KENDARI β Kantor Dinas Kehutanan Provinsi Sulawesi Tenggara, Kamis (16/10/2025), didatangi tim penyidik dari Kejaksaan Agung Republik Indonesia. Penggeledahan yang berlangsung selama beberapa jam ini mengejutkan para pegawai dan langsung menjadi sorotan publik.
Tim penyidik tiba sekitar pukul 10.00 WITA dan langsung menyisir sejumlah ruangan strategis di kantor yang berlokasi di kawasan MTQ, Kota Kendari. Dengan pengamanan ketat, mereka membuka lemari arsip, memeriksa tumpukan dokumen, serta membawa beberapa bundel berkas ke mobil dinas berpelat DT 1867 KT.
Hingga sore hari, aktivitas pemeriksaan terus berlanjut.
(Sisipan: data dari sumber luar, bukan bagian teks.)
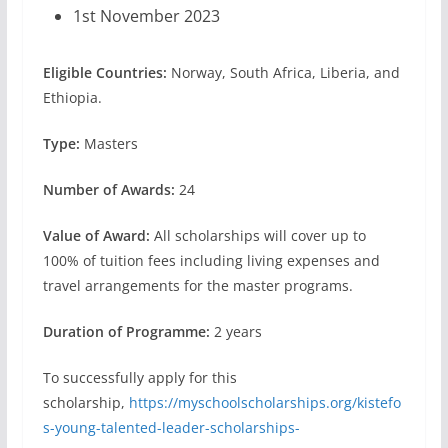
1st November 2023
Eligible Countries:
Norway, South Africa, Liberia, and
Ethiopia.
Type:
Masters
Number of Awards:
24
Value of Award:
All scholarships will cover up to
100% of tuition fees including living expenses and
travel arrangements for the master programs.
Duration of Programme:
2 years
To successfully apply for this
scholarship,
https://myschoolscholarships.org/kistefo
s-young-talented-leader-scholarships-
Tidak ada pejabat yang bersedia memberikan keterangan resmi kepada wartawan. Seorang penyidik hanya menjawab singkat,
βBelum bisa berkomentar. Silakan tunggu keterangan resmi dari Kejaksaan Agung,β ujarnya sebelum meninggalkan lokasi.
Sementara itu, Ardi, staf bidang Perlindungan dan Pengamanan Hutan (P2H), membenarkan adanya kegiatan pemeriksaan oleh penyidik Kejagung.
βBenar, kami diperiksa sejak pagi. Beberapa dokumen yang mereka minta sudah diserahkan. Pemeriksaan baru selesai lewat jam tiga sore,β katanya kepada Liputan6Sultra.com.
Ketika ditanya soal isi berkas yang dibawa, Ardi enggan berspekulasi. Namun, ia tak menampik bahwa sebagian dokumen yang disita berkaitan dengan aktivitas pertambangan di wilayah izin usaha pemanfaatan hasil hutan.
βYang jelas dokumen-dokumen penting sudah dibawa semua. Sepertinya berkaitan dengan pertambangan, tapi kami tidak tahu detailnya,β tambahnya.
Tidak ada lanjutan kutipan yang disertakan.